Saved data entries
· · · · ·
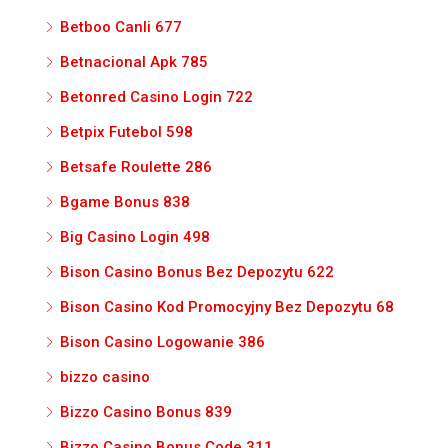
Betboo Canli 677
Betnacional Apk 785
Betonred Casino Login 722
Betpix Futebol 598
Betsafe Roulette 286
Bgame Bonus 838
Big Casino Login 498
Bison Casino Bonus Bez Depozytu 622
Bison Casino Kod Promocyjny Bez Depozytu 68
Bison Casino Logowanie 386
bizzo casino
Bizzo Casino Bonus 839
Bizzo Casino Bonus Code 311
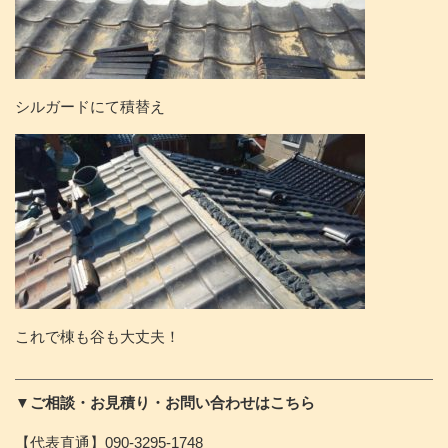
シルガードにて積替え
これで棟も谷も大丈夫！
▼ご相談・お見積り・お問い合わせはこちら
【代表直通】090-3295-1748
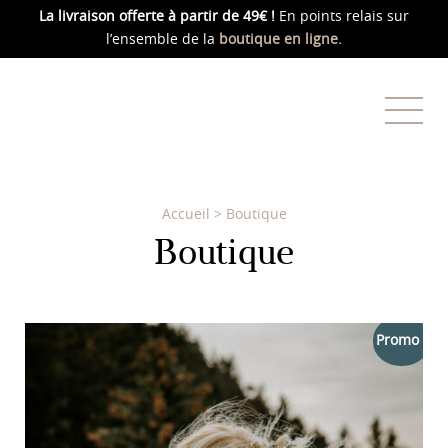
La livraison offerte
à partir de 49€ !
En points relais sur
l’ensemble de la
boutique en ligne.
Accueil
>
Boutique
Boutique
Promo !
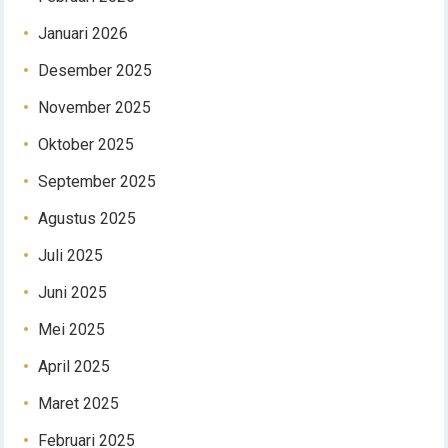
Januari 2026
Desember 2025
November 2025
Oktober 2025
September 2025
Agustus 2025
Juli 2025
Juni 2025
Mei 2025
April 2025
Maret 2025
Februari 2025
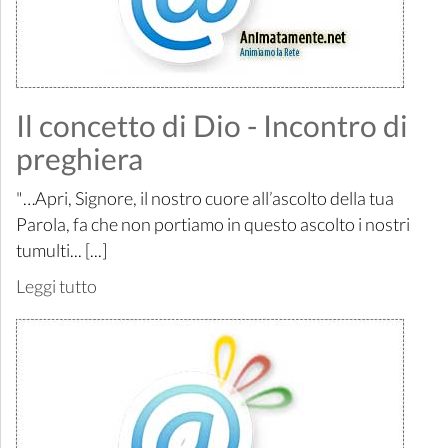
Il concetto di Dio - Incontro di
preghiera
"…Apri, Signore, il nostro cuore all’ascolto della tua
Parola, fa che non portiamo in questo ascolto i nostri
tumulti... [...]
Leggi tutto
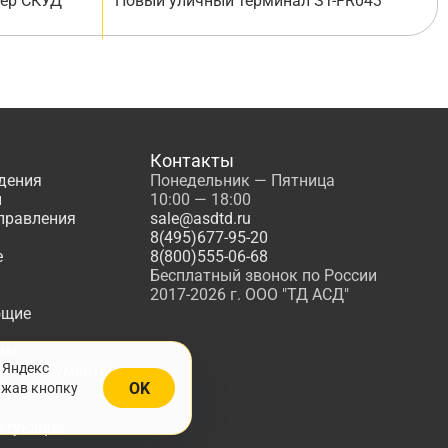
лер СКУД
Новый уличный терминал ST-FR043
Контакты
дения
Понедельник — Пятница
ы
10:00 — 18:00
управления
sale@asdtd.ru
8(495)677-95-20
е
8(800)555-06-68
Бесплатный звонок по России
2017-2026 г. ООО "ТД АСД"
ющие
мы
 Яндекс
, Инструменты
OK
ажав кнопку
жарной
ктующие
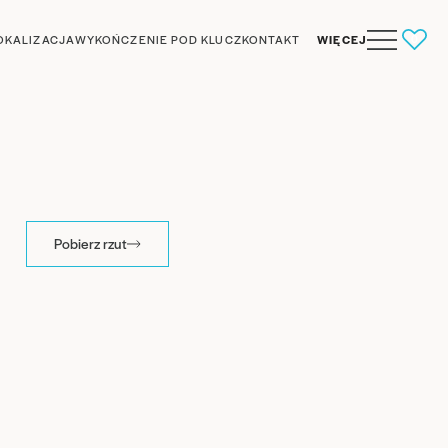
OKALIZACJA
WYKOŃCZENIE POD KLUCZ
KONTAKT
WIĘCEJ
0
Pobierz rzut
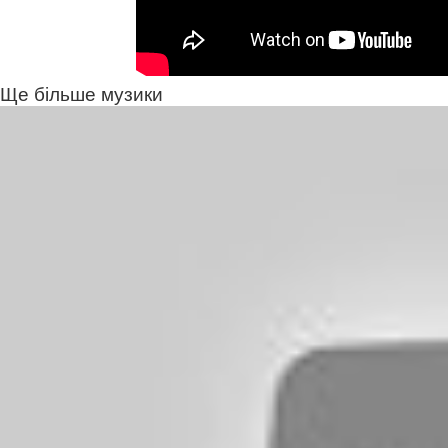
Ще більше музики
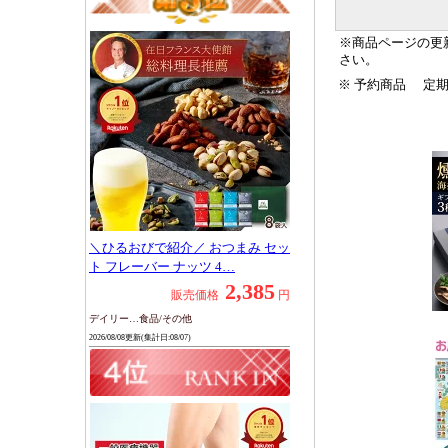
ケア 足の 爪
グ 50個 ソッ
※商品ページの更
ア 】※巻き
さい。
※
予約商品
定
· · · · ·
▸ TASK TO CARRY OUT: Skip the pictures and reproduce all remaining entries exactly.

▸ SOLUTION:
Betboo Canli 677
Betnacional Apk 785
Betonred Casino Login 722
Betpix Futebol 598
Betsafe Roulette 286
Bgame Bonus 838
Big Casino Login 498
Bison Casino Bonus Bez Depozytu 622
Bison Casino Kod Promocyjny Bez Depozytu 68
Bison Casino Logowanie 386
bizzo casino
Bizzo Casino Bonus 839
Bizzo Casino Bonus Code 311
シルガードにて積替え
これで棟も谷も大丈夫！
▼ご相談・お見積り・お問い合わせはこちら
【代表直通】090-3295-1748
La livraison offerte
à partir de 49€ !
En points relais sur
l’ensemble de la
boutique en ligne.
Accueil
>
Boutique
Boutique
Promo !
Januari 2026
Desember 2025
November 2025
Oktober 2025
September 2025
Agustus 2025
Juli 2025
Juni 2025
Mei 2025
April 2025
Maret 2025
Februari 2025
Il concetto di Dio - Incontro di
preghiera
"…Apri, Signore, il nostro cuore all’ascolto della tua
Parola, fa che non portiamo in questo ascolto i nostri
tumulti... [...]
Leggi tutto
лер СКУД
Новый уличный терминал ST-FR043
Контакты
дения
Понедельник — Пятница
ы
10:00 — 18:00
управления
sale@asdtd.ru
8(495)677-95-20
е
8(800)555-06-68
Бесплатный звонок по России
2017-2026 г. ООО "ТД АСД"
ющие
мы
 Яндекс
, Инструменты
OK
ажав кнопку
жарной
ктующие
OKALIZACJA
WYKOŃCZENIE POD KLUCZ
KONTAKT
WIĘCEJ
0
Pobierz rzut
Ще більше музики
ケア 足の 爪
グ 50個 ソッ
※商品ページの更
ア 】※巻き
さい。
※
予約商品
定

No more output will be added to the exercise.